There is an assumption that as your church grows, to keep growing you have to add more things. Do more.

Once you pass 200, add more programs so you can grow.

Recently someone told me, “Revolution needs to do more because _____ Church does _____ and they are bigger than you.”

It is an easy trap to fall into.

Starbucks tried it.

They sold coffee. Got big. Started doing breakfast sandwiches, which kind of worked but then the Howard Schultz took back over because Starbucks forgot who it was. Now they sell wine and food at some stores. The jury on that is still out.

I had another pastor tell me that when Revolution gets bigger I’ll have to rethink our position on not having a men’s and women’s ministry.


Because when you grow, you have to do more.

So the thinking goes.

The problem with doing more is that it simply becomes more.

I lead a simple church. Which means, we don’t do a lot. It isn’t because we can’t, but because we choose not to.

Singles ministry, senior adult ministries, women’s ministries, classes, concerts, coffee shops, book clubs, knitting ministries, camping ministries, ministries to people who want more ministries. We just don’t.

For a few reasons:

1. It creates clarity. I believe one of the reasons people don’t get plugged into a church is because they aren’t sure which step to take. Is this class, that ministry, that program the next step? What if I take the wrong step? When people are paralyzed, they give up. When barriers are in place and things are unclear, they don’t take a step.

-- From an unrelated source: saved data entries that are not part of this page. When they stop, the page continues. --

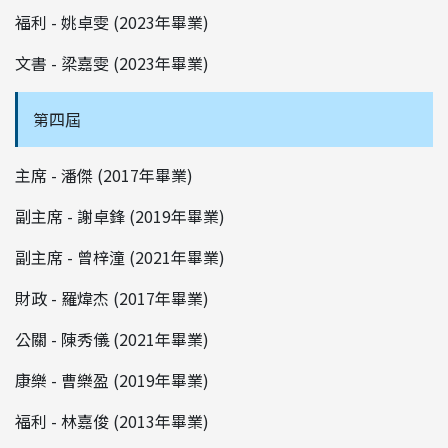
福利 - 姚卓雯 (2023年畢業)
文書 - 梁嘉雯 (2023年畢業)
第四屆
主席 - 潘傑 (2017年畢業)
副主席 - 謝卓鋒 (2019年畢業)
副主席 - 曾梓潼 (2021年畢業)
財政 - 羅煒杰 (2017年畢業)
公關 - 陳秀儀 (2021年畢業)
康樂 - 曹樂盈 (2019年畢業)
福利 - 林嘉俊 (2013年畢業)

2. If people are at church, they aren’t on mission. Missional happens in daily life. It can and does happen at church, but we display God’s love to the world around when we’re in the world around us. If we are always in a class, at a church program, we aren’t rubbing shoulders with people who don’t know Jesus. Instead of starting a church softball league, join a softball league with a bunch of people who drink and swear and live the gospel in front of them.

3. Busyness is rarely positive. Laziness is not healthy or a good thing, but Americans have this idea that the busier I am, the more successful I’m being ore the more right I’m doing. We feel guilty if our calendar isn’t packed but when it is, we wish we were doing less. Church is the same way. Just because your church calendar is full does not mean you are moving the ball down the field, you might just be spinning your wheels and not accomplishing a lot.

4. The things you do communicate what matters. Everything your church does, no matter how small or big, no matter how much or how little communicates what matters most. If you do a lot, have 118 ministries for a church of 200 people (I knew of a church with this), you communicate what matters. Everything says to everyone, “This matters, this is our mission.” As a leader, you then need to be careful what you choose.